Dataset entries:
========================

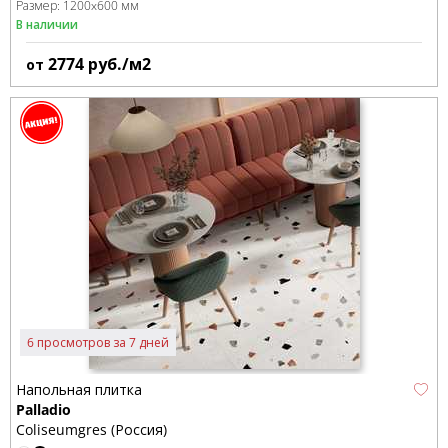
Размер:
1200x600 мм
В наличии
2774
руб./м2
от
6 просмотров за 7 дней
Напольная плитка
Palladio
Coliseumgres (Россия)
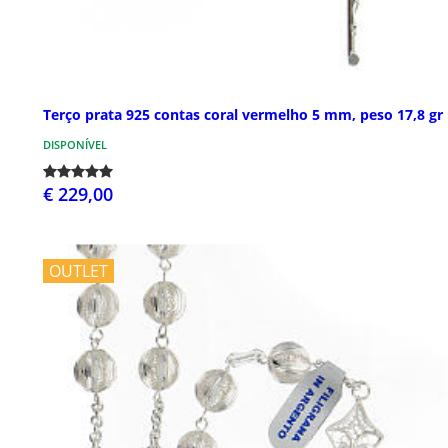
Terço prata 925 contas coral vermelho 5 mm, peso 17,8 gr
DISPONÍVEL
€ 229,00
OUTLET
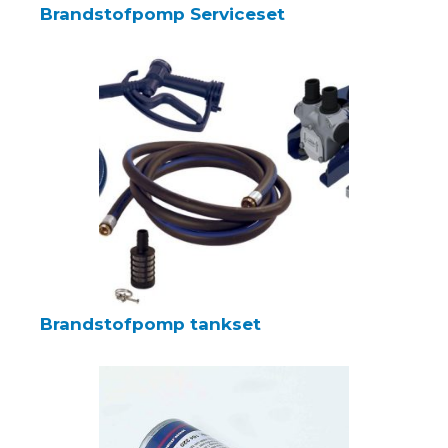
Brandstofpomp Serviceset
Brandstofpomp tankset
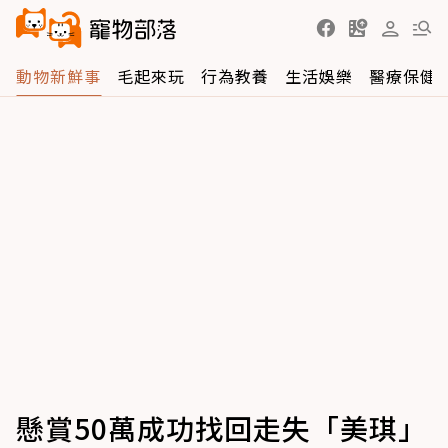
動物新鮮事
毛起來玩
行為教養
生活娛樂
醫療保健
懸賞50萬成功找回走失「美琪」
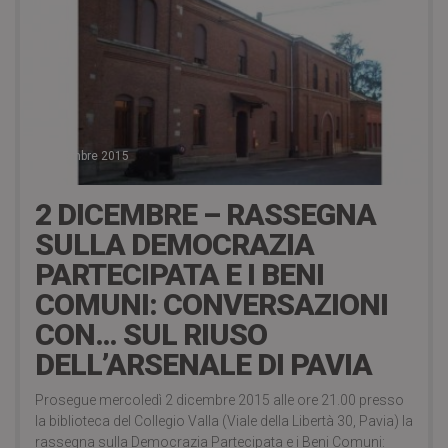
2 Dicembre 2015
2 DICEMBRE – RASSEGNA
SULLA DEMOCRAZIA
PARTECIPATA E I BENI
COMUNI: CONVERSAZIONI
CON… SUL RIUSO
DELL’ARSENALE DI PAVIA
Prosegue mercoledì 2 dicembre 2015 alle ore 21.00 presso
la biblioteca del Collegio Valla (Viale della Libertà 30, Pavia) la
rassegna sulla Democrazia Partecipata e i Beni Comuni:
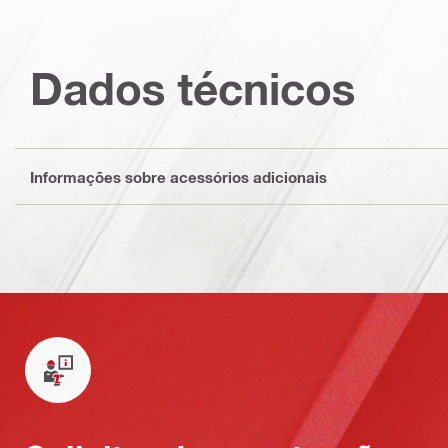
Dados técnicos
Informações sobre acessórios adicionais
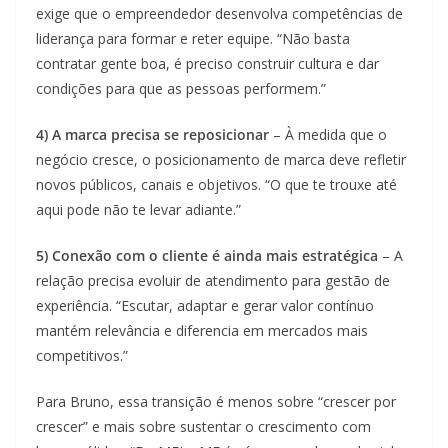
exige que o empreendedor desenvolva competências de
liderança para formar e reter equipe. “Não basta
contratar gente boa, é preciso construir cultura e dar
condições para que as pessoas performem.”
4) A marca precisa se reposicionar
– À medida que o
negócio cresce, o posicionamento de marca deve refletir
novos públicos, canais e objetivos. “O que te trouxe até
aqui pode não te levar adiante.”
5) Conexão com o cliente é ainda mais estratégica
– A
relação precisa evoluir de atendimento para gestão de
experiência. “Escutar, adaptar e gerar valor contínuo
mantém relevância e diferencia em mercados mais
competitivos.”
Para Bruno, essa transição é menos sobre “crescer por
crescer” e mais sobre sustentar o crescimento com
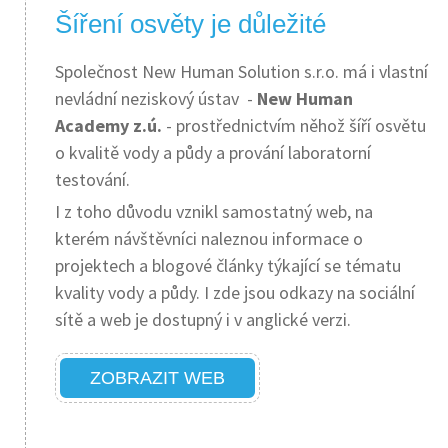
Šíření osvěty je důležité
Společnost New Human Solution s.r.o. má i vlastní
nevládní neziskový ústav -
New Human
Academy z.ú.
- prostřednictvím něhož šíří osvětu
o kvalitě vody a půdy a prování laboratorní
testování.
I z toho důvodu vznikl samostatný web, na
kterém návštěvníci naleznou informace o
projektech a blogové články týkající se tématu
kvality vody a půdy. I zde jsou odkazy na sociální
sítě a web je dostupný i v anglické verzi.
ZOBRAZIT WEB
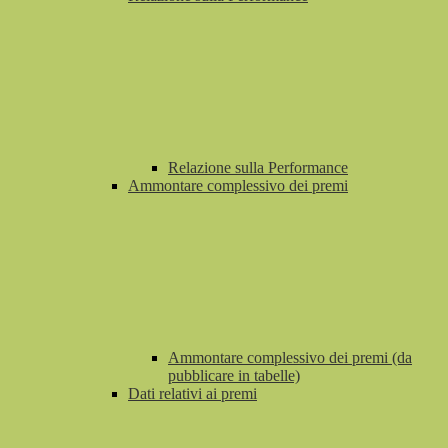
Relazione sulla Performance
Ammontare complessivo dei premi
Ammontare complessivo dei premi (da
pubblicare in tabelle)
Dati relativi ai premi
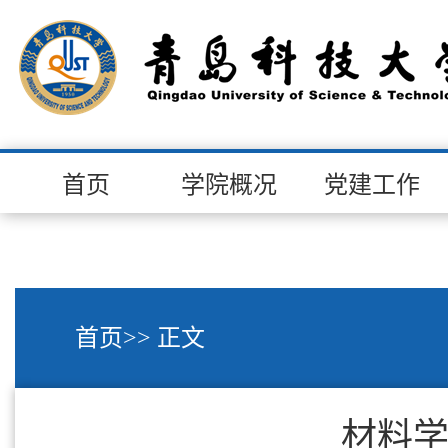
首页
学院概况
党建工作
首页
>> 正文
材料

========================

**PROBLEM:** From the records above, transcribe exactly the lines starting at the one containing "contratar gente boa, é" and ending at the one containing "I z toho důvodu vznikl samostatný web, na". Skip the pictures.

**WRITTEN RESPONSE:**
contratar gente boa, é preciso construir cultura e dar
condições para que as pessoas performem.”
4) A marca precisa se reposicionar
– À medida que o
negócio cresce, o posicionamento de marca deve refletir
novos públicos, canais e objetivos. “O que te trouxe até
aqui pode não te levar adiante.”
5) Conexão com o cliente é ainda mais estratégica
– A
relação precisa evoluir de atendimento para gestão de
experiência. “Escutar, adaptar e gerar valor contínuo
mantém relevância e diferencia em mercados mais
competitivos.”
Para Bruno, essa transição é menos sobre “crescer por
crescer” e mais sobre sustentar o crescimento com
Šíření osvěty je důležité
Společnost New Human Solution s.r.o. má i vlastní
nevládní neziskový ústav -
New Human
Academy z.ú.
- prostřednictvím něhož šíří osvětu
o kvalitě vody a půdy a prování laboratorní
testování.
I z toho důvodu vznikl samostatný web, na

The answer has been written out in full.